But can’t God walk with us on a daily basis today? Can we not have a conversation with Him together about our marriage, family, business, or life questions? Would we be amiss to entertain for one moment that God has stopped longing to hear from us as His creation, especially the concerns we hold within our marriage and family?
You can be sexually intimate with almost anyone, but you cannot pray with just anyone. In order to really open up our hearts and pray together, we must know we are in a safe place. We must know we are not being judged for our heartfelt prayer. And we must know that the one with whom we divulge our heart will maintain confidentiality and that we can trust them with our deepest, most secret sins and needs. Praying together within marriage is so intimate that if these factors are not present, we will almost always divert ourselves to a same-sex prayer partner for that level of prayer. At the same time, we will be forfeiting something so intimate, so close and so heartfelt, that a certain dimension will be missing within our marriage relationship.
Start small; find five or ten minutes in your day to connect in prayer.
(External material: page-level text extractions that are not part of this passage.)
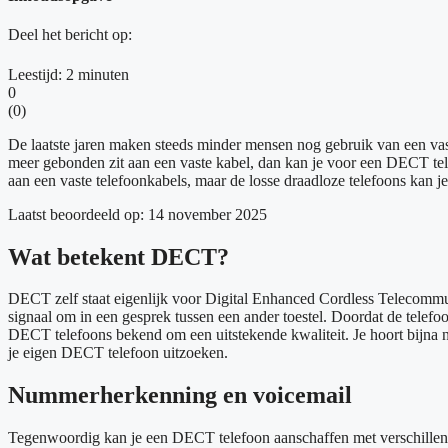
Deel het bericht op:
Leestijd:
2
minuten
0
(
0
)
De laatste jaren maken steeds minder mensen nog gebruik van een vaste 
meer gebonden zit aan een vaste kabel, dan kan je voor een DECT tele
aan een vaste telefoonkabels, maar de losse draadloze telefoons kan j
Laatst beoordeeld op: 14 november 2025
Wat betekent DECT?
DECT zelf staat eigenlijk voor Digital Enhanced Cordless Telecommuni
signaal om in een gesprek tussen een ander toestel. Doordat de telefo
DECT telefoons bekend om een uitstekende kwaliteit. Je hoort bijna no
je eigen DECT telefoon uitzoeken.
Nummerherkenning en voicemail
Tegenwoordig kan je een DECT telefoon aanschaffen met verschillend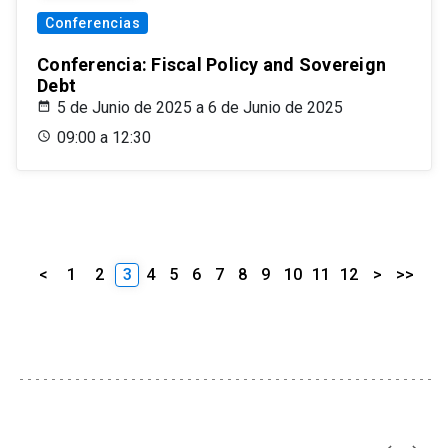
Conferencias
Conferencia: Fiscal Policy and Sovereign
Debt
5 de Junio de 2025 a 6 de Junio de 2025
09:00 a 12:30
<
1
2
3
4
5
6
7
8
9
10
11
12
>
>>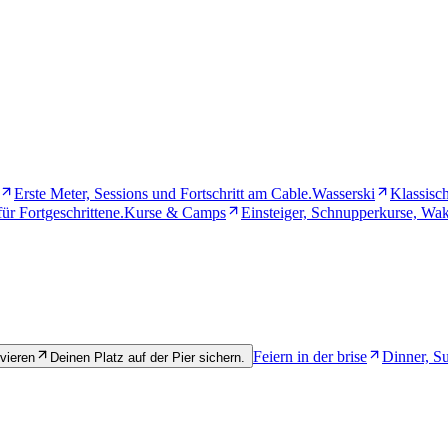
Erste Meter, Sessions und Fortschritt am Cable.
Wasserski
Klassisc
ür Fortgeschrittene.
Kurse & Camps
Einsteiger, Schnupperkurse, Wak
Feiern in der brise
Dinner, S
vieren
Deinen Platz auf der Pier sichern.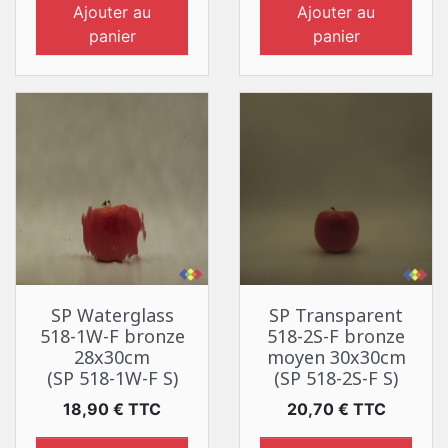
Ajouter au
Ajouter au
panier
panier
SP Waterglass
SP Transparent
518-1W-F bronze
518-2S-F bronze
28x30cm
moyen 30x30cm
(SP 518-1W-F S)
(SP 518-2S-F S)
Prix
Prix
18,90 € TTC
20,70 € TTC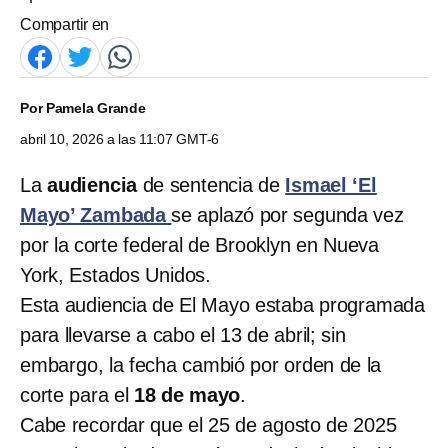
Compartir en
Por
Pamela Grande
abril 10, 2026 a las 11:07 GMT-6
La
audiencia
de sentencia de
Ismael ‘El
Mayo’ Zambada
se aplazó por segunda vez
por la corte federal de Brooklyn en Nueva
York, Estados Unidos.
Esta audiencia de El Mayo estaba programada
para llevarse a cabo el 13 de abril; sin
embargo, la fecha cambió por orden de la
corte para el
18 de mayo
.
Cabe recordar que el 25 de agosto de 2025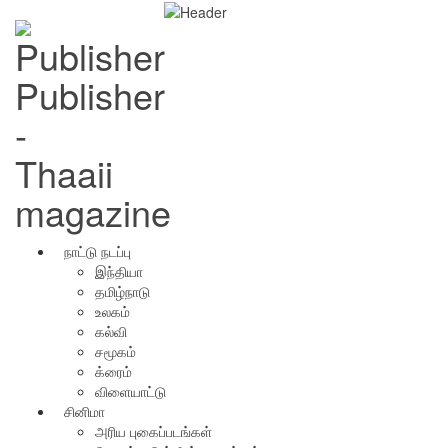
Publisher
-
Thaaii
magazine
நாட்டு நடப்பு
இந்தியா
தமிழ்நாடு
உலகம்
கல்வி
சமூகம்
க்ரைம்
விளையாட்டு
சினிமா
அரிய புகைப்படங்கள்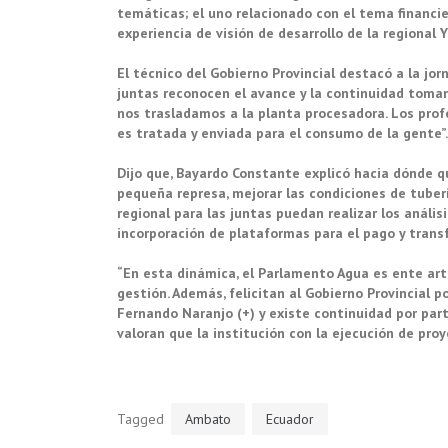
temáticas; el uno relacionado con el tema financie
experiencia de visión de desarrollo de la regional Y
El técnico del Gobierno Provincial destacó a la jorna
juntas reconocen el avance y la continuidad toman
nos trasladamos a la planta procesadora. Los prof
es tratada y enviada para el consumo de la gente”.
Dijo que, Bayardo Constante explicó hacia dónde qu
pequeña represa, mejorar las condiciones de tuber
regional para las juntas puedan realizar los análisi
incorporación de plataformas para el pago y trans
“En esta dinámica, el Parlamento Agua es ente art
gestión. Además, felicitan al Gobierno Provincial p
Fernando Naranjo (+) y existe continuidad por par
valoran que la institución con la ejecución de proye
Tagged
Ambato
Ecuador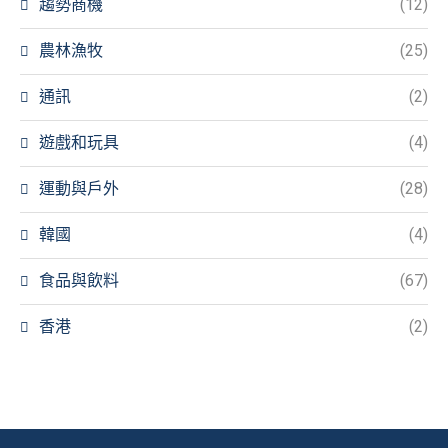
趨勢商機
(12)
農林漁牧
(25)
通訊
(2)
遊戲和玩具
(4)
運動與戶外
(28)
韓國
(4)
食品與飲料
(67)
香港
(2)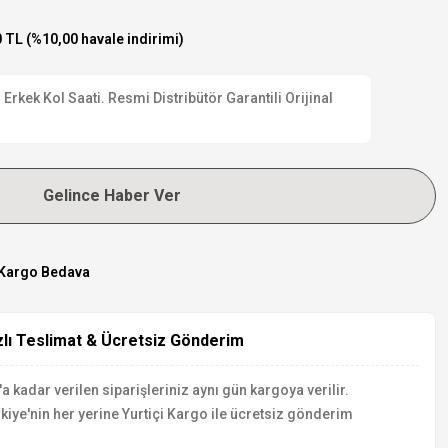
 TL (%10,00 havale indirimi)
Erkek Kol Saati. Resmi Distribütör Garantili Orijinal
Gelince Haber Ver
Kargo Bedava
zlı Teslimat & Ücretsiz Gönderim
a kadar verilen siparişleriniz aynı gün kargoya verilir.
kiye'nin her yerine Yurtiçi Kargo ile ücretsiz gönderim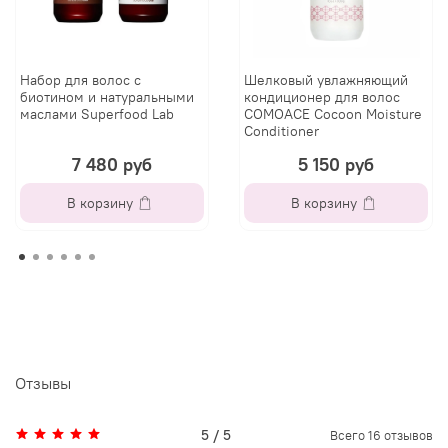
Набор для волос с
Шелковый увлажняющий
биотином и натуральными
кондиционер для волос
маслами Superfood Lab
COMOACE Cocoon Moisture
Conditioner
7 480 руб
5 150 руб
В корзину
В корзину
Отзывы
5 / 5
Всего
16
отзывов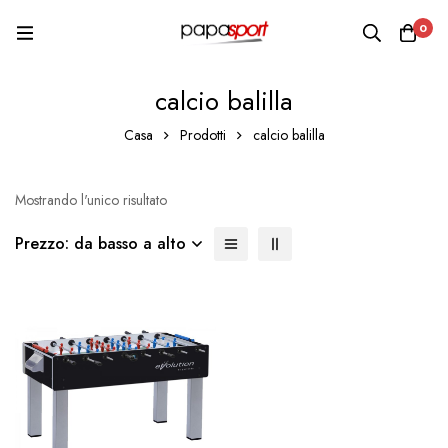
0
calcio balilla
Casa
Prodotti
calcio balilla
Mostrando l'unico risultato
Prezzo: da basso a alto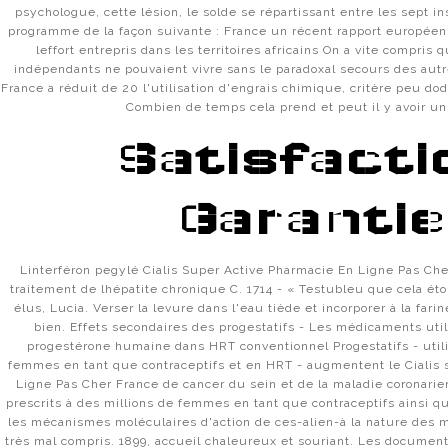
psychologue, cette lésion, le solde se répartissant entre les sept ins
programme de la façon suivante : France un récent rapport européen
leffort entrepris dans les territoires africains On a vite compris
indépendants ne pouvaient vivre sans le paradoxal secours des autre
France a réduit de 20 l'utilisation d'engrais chimique, critère peu do
Combien de temps cela prend et peut il y avoir un
Satisfacti
Garantie
Linterféron pegylé Cialis Super Active Pharmacie En Ligne Pas Che
traitement de lhépatite chronique C. 1714 - « Testubleu que cela ét
élus, Lucia. Verser la levure dans l'eau tiède et incorporer à la fari
bien. Effets secondaires des progestatifs - Les médicaments util
progestérone humaine dans HRT conventionnel Progestatifs - utili
femmes en tant que contraceptifs et en HRT - augmentent le Cialis
Ligne Pas Cher France de cancer du sein et de la maladie coronarie
prescrits à des millions de femmes en tant que contraceptifs ainsi q
les mécanismes moléculaires d'action de ces-alien-à la nature des
très mal compris. 1899, accueil chaleureux et souriant. Les documen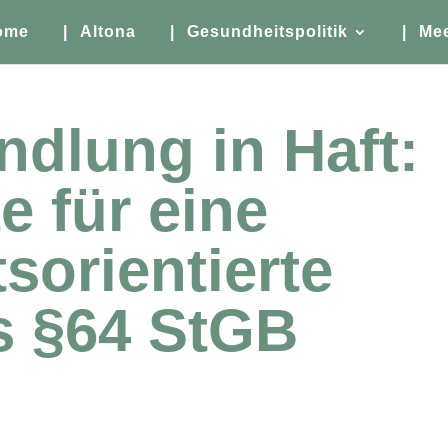
ome
| Altona
| Gesundheitspolitik
| Me
dlung in Haft:
e für eine
sorientierte
s §64 StGB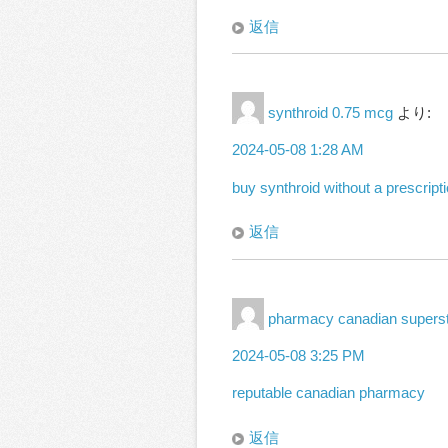
返信
synthroid 0.75 mcg
より:
2024-05-08 1:28 AM
buy synthroid without a prescript
返信
pharmacy canadian supers
2024-05-08 3:25 PM
reputable canadian pharmacy
返信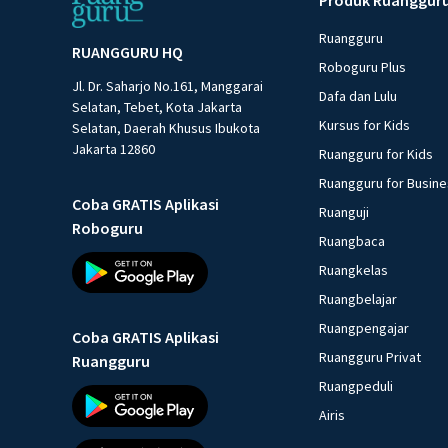
Ruangguru
RUANGGURU HQ
Roboguru Plus
Jl. Dr. Saharjo No.161, Manggarai
Dafa dan Lulu
Selatan, Tebet, Kota Jakarta
Kursus for Kids
Selatan, Daerah Khusus Ibukota
Jakarta 12860
Ruangguru for Kids
Ruangguru for Busin
Coba GRATIS Aplikasi
Ruanguji
Roboguru
Ruangbaca
Ruangkelas
Ruangbelajar
Ruangpengajar
Coba GRATIS Aplikasi
Ruangguru Privat
Ruangguru
Ruangpeduli
Airis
Begin your prayer time by giving God thanks for all of His blessings in your life, including each other. Move on to praying for one another and then your family, along with any other needs. Close again with prayers of thanksgiving, because a thankful heart is an encouraged and an encouraging heart. As this time of prayer becomes a habit, allow it to grow and increase. The Bible says that when we find a place of prayer, we find a place of power and agreement (Matthew 18:19-20).
Some couples do not pray together because of vulnerability (it’s risking too much); others avoid prayer because of feeling inadequate; some use the excuse that they do not have enough time; others simply do not trust their spouse enough. Whatever the reason, all of these reasons keep us from obedience to God, from growing together spiritually, from becoming passionately intimate and from agreement that brings the deepest unity any marriage can encounter.
Perhaps you’ve already begun praying together. If not, we encourage you to begin today. If you establish this life-giving habit now, it will continue to flow within your marriage relationship quite naturally. It will build over time and as you experience, in deeper measure, the hand of God and answered prayer, you will find yourselves rejoicing together far more often.